We all know the pressures of getting the perfect internship during your college years. You want the position that will give you the experience and connections necessary to either continue into a full time role or learn more about yourself to move onto different career paths. I took a chance at an internship that was not exactly the "perfect" one for me but one that I definitely knew would challenge me and allow me to grow in my "soft" and "hard" skills.
This past Winter, I was working an internship while also balancing school full time. Now, let me tell you… I was so excited for this opportunity that when I got the call in May 2021, I could not stop screaming and jumping up and down. I had worked for this opportunity, researched the company, and basically did everything I needed to do to secure my position. I felt so content with myself because I knew this opportunity would help open doors for me that I didn't even know were possible.

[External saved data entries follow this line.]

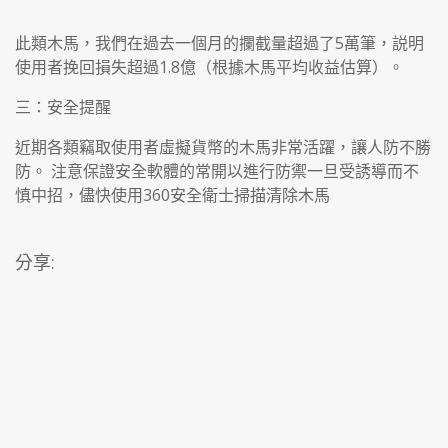
此類木馬，我們在過去一個月的攔截量超過了5萬筆，説明
使用者挽回損失超過1.8億（根據木馬平均收益估算）。
三：安全提醒
近期各類竊取使用者虛擬貨幣的木馬非常活躍，讓人防不勝
防。 注意保證安全軟體的常開以進行防禦一旦受誘導而不
慎中招，儘快使用360安全衛士掃描清除木馬
分享: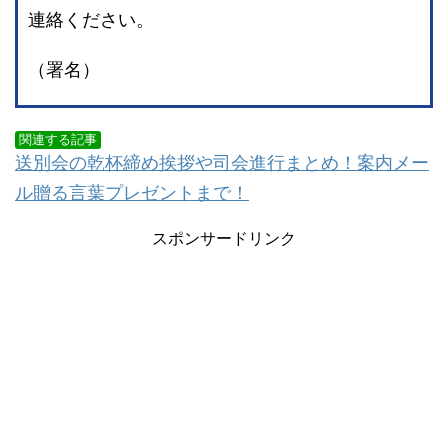
連絡ください。
（署名）
関連する記事
送別会の乾杯締め挨拶や司会進行まとめ！案内メー
ル贈る言葉プレゼントまで！
スポンサードリンク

However, the reality of things was much different. I began this internship (again) extremely excited, but quickly found out that it required me to realign myself in balancing my responsibilities. I had to keep a rigid schedule and stick to deadlines in both areas of my life––school and work. I am not going to lie... it was a hard transition from having free time to barely having time for myself. I had to give up some of the things I enjoyed doing, namely school activities like Her Campus, catching up with friends, and taking long strolls along the National Mall. Nevertheless, I kept reminding myself that it was going to pay off in the future in some way.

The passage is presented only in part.